------ Given information
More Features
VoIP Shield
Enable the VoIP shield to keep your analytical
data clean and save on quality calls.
------------
------ Given information
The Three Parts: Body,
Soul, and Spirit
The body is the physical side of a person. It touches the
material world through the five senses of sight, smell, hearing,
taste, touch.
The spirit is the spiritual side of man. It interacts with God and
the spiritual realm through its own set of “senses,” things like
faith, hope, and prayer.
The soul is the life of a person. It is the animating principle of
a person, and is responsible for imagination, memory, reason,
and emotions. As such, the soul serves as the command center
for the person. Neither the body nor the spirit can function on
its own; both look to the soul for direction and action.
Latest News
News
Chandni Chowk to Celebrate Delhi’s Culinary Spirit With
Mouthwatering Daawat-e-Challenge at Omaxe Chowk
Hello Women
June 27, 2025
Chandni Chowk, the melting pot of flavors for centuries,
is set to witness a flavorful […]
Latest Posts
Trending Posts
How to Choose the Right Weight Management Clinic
------------
------ Given information
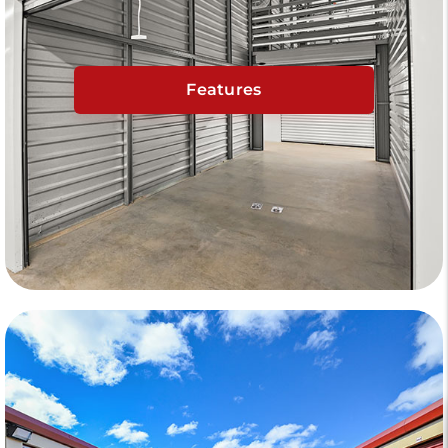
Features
------------
■ **Task brief**:
Lines above containing "side": give their number only.

■ **Written solution**:
2